Eddington parte da un assunto, che Aster sottolinea nel tono fluido, ma tratti illeggibile: viviamo in un mondo spaventoso e catastrofico, al contempo è talmente estremo e insensato da risultare ridicolo, tanto che appare "impossibile da prendere sul serio". Un cortocircuito sociale e politico, nonché culturale. Per il regista, il cosmo di Eddington diventa lo specchio degli Stati Uniti d'America, ormai dominati dalla tecnologia, dalla finanza e dalle fake news.
E no, non c'entra (solo) Trump o il movimento MAGA. Qui abbiamo a che fare con le crepe sempre più visibili della democrazia, minacciata dall'uso e consumo dei social, colpevoli di aver generato una fitta nebbia sociale. L'autore, per sua ammissione, vuole che "il pubblico riconosca nel film la realtà in cui viviamo, senza aver demonizzato o esaltato nessuno". Nel farlo, però, Aster sceglie la via più intricata di tutte, inzuppando la sceneggiatura di tante e, forse, troppe cose. Insomma, solita arguzia, tuttavia meno lucida.

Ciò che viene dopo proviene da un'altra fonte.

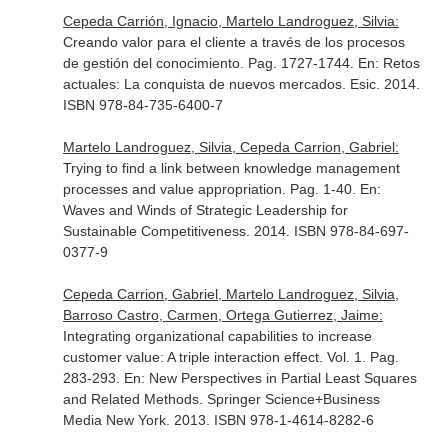
Cepeda Carrión, Ignacio, Martelo Landroguez, Silvia:
Creando valor para el cliente a través de los procesos
de gestión del conocimiento. Pag. 1727-1744.
En: Retos
actuales: La conquista de nuevos mercados
. Esic. 2014.
ISBN 978-84-735-6400-7
Martelo Landroguez, Silvia, Cepeda Carrion, Gabriel:
Trying to find a link between knowledge management
processes and value appropriation. Pag. 1-40.
En:
Waves and Winds of Strategic Leadership for
Sustainable Competitiveness
. 2014. ISBN 978-84-697-
0377-9
Cepeda Carrion, Gabriel, Martelo Landroguez, Silvia,
Barroso Castro, Carmen, Ortega Gutierrez, Jaime:
Integrating organizational capabilities to increase
customer value: A triple interaction effect. Vol. 1. Pag.
283-293.
En: New Perspectives in Partial Least Squares
and Related Methods
. Springer Science+Business
Media New York. 2013. ISBN 978-1-4614-8282-6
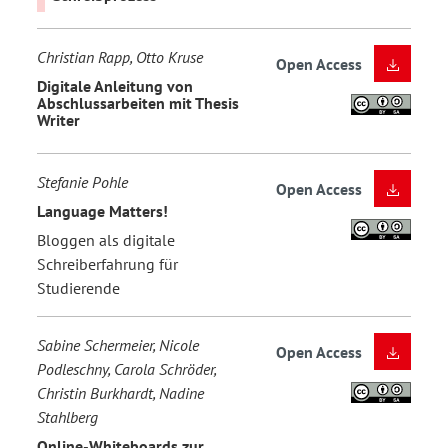
Christian Rapp, Otto Kruse
Open Access
Digitale Anleitung von
Abschlussarbeiten mit Thesis
Writer
Stefanie Pohle
Open Access
Language Matters!
Bloggen als digitale
Schreiberfahrung für
Studierende
Sabine Schermeier, Nicole
Open Access
Podleschny, Carola Schröder,
Christin Burkhardt, Nadine
Stahlberg
Online-Whiteboards zur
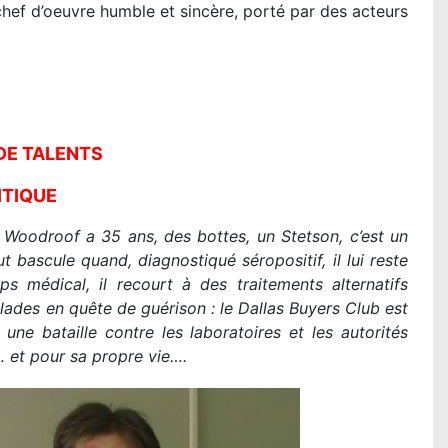
LA PAT PATROUILLE LE FILM - MISSION
hef d’oeuvre humble et sincère, porté par des acteurs
DINO : la critique du film
Lire la suite...
DE TALENTS
ITIQUE
n Woodroof a 35 ans, des bottes, un Stetson, c’est un
 bascule quand, diagnostiqué séropositif, il lui reste
s médical, il recourt à des traitements alternatifs
alades en quête de guérison : le Dallas Buyers Club est
ne bataille contre les laboratoires et les autorités
 et pour sa propre vie….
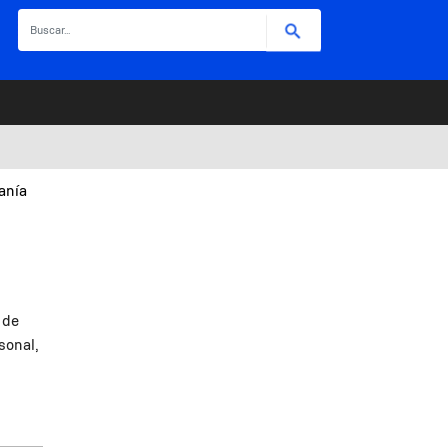
Buscar
anía
 de
sonal,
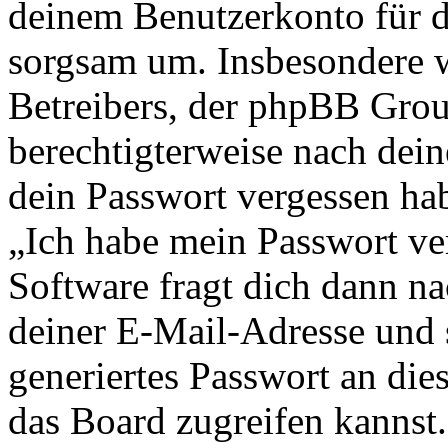
deinem Benutzerkonto für d
sorgsam um. Insbesondere wi
Betreibers, der phpBB Group
berechtigterweise nach dein
dein Passwort vergessen ha
„Ich habe mein Passwort v
Software fragt dich dann 
deiner E-Mail-Adresse und 
generiertes Passwort an die
das Board zugreifen kannst.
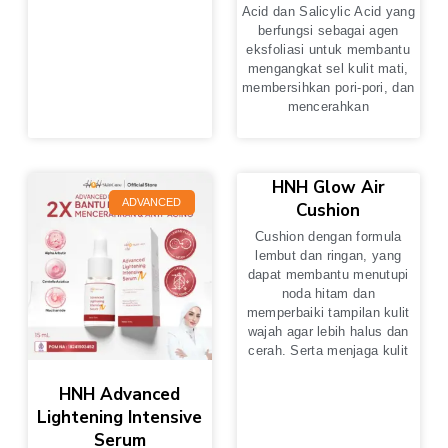
Acid dan Salicylic Acid yang
berfungsi sebagai agen
eksfoliasi untuk membantu
mengangkat sel kulit mati,
membersihkan pori-pori, dan
mencerahkan
HNH Glow Air
ADVANCED
Cushion
Cushion dengan formula
lembut dan ringan, yang
dapat membantu menutupi
noda hitam dan
memperbaiki tampilan kulit
wajah agar lebih halus dan
cerah. Serta menjaga kulit
HNH Advanced
Lightening Intensive
Serum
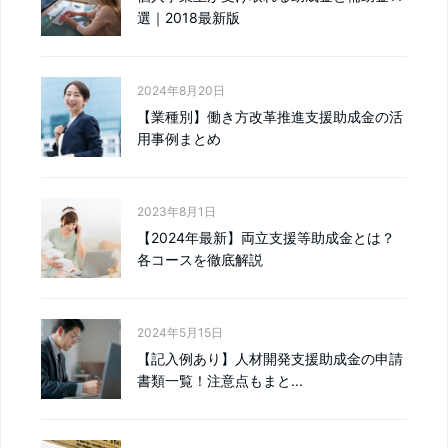
選｜2018最新版
2024年8月20日
【業種別】働き方改革推進支援助成金の活
用事例まとめ
2023年8月1日
【2024年最新】両立支援等助成金とは？
各コースを徹底解説
2024年5月15日
【記入例あり】人材開発支援助成金の申請
書類一覧！注意点もまと...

Una società votata all'isolamento

Nel misurare la temperatura del paese, il film si concentra nell'inseguire la cacofonia, il contrasto, facendo dell'assurdo il metro narrativo da cui poi sviluppare una storia satirica e acuta, in cui lo scontro, come in ogni western che si rispetti, diventa il tramite per generare una nuova epoca. Le armi, però, diventano adesso gli smartphone capaci di azzerare personalità e individualità, dando vita ad un ecosistema che si regge interamente sul conflitto. Il materiale cinematografico dunque non manca, considerando poi il cast all-star che ruota attorno al duello tra Joaquin Phoenix e Pedro Pascal. Solo per citarne alcuni: Emma Stone, Austin Butler, Luke Grimes. Insomma, mica male. Peccato che il dosaggio non sia ben bilanciato. Pedine di un puzzle assurdo e selvaggio (ecco il Far West), che segue l'universalità di un evento globale come il Covid, capace di spaccare irrimediabilmente una società sempre più votata all'isolamento e al congelamento emotivo.
Un film pieno di "cose"

Dietro Eddington, allora, un moto instabile e pericoloso (l'omicidio di George Floyd, il movimento Black Lives Matter, le elezioni presidenziali del 2020), riletto da Ari Aster secondo una narrazione tuttavia inaspettatamente asettica, quasi scostante, portata avanti non senza fatica nelle due ore e mezza di durata. Un minutaggio certo eccessivo - il montaggio oggi ragiona per eccesso più che per difetto - e pure incerto su quale "stranezza" prediligere, ma anche coraggioso nel contemplare l'epoca che di fatto sta uccidendo la ragione. La fine dell'umanesimo, insomma. Un'epoca schizzata, così veloce che anche il cinema stesso, da sempre premonitore, sembra faticare a leggere con la giusta aderenza. Come racconta Eddington, un cinema impreparato ad un cambiamento che, secondo Ari Aster, assomiglia ad una sorta di "compimento".
Conclusioni
Ari Aster sfrutta il western per affrontare con coraggio un mondo spaccato, velenoso e pericoloso. I social, la politica, le divisioni, la democrazia sbilenca e azzoppata dagli slogan e dai reel. Eddington, che ha per sfondo il 2020 e la pandemia, è la fotografia di un mondo consumato, e rivisto da Aster secondo una logica cinematografica che punta all'eccesso. Tuttavia, sembra meno lucida rispetto ai precedenti lavori.
Perché ci piace
- I personaggi funzionano.
- Funziona la location.
- E funziona lo spunto politico.
Cosa non va
- La durata è eccessiva.
- Solita arguzia di Aster, ma meno lucida.